■ **Description of the task**
Transcribe word for word the lines spanning the line with "造業の企業で働いてきました。様々な経験をさせていた" through the end of the records.
---+---
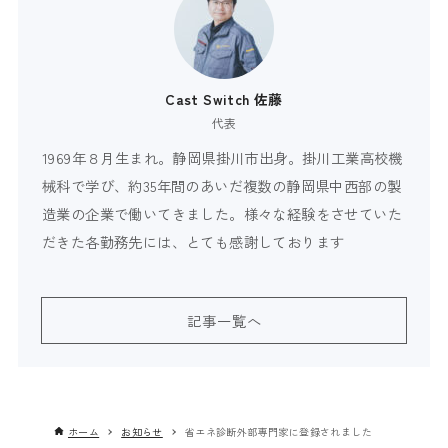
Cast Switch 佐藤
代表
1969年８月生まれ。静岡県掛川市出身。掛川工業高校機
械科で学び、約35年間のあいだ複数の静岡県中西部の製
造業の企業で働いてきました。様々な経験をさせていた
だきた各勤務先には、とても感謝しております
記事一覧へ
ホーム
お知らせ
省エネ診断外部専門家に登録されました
---+---
■ **Reply to the exercise**
造業の企業で働いてきました。様々な経験をさせていた
だきた各勤務先には、とても感謝しております
記事一覧へ
ホーム
お知らせ
省エネ診断外部専門家に登録されました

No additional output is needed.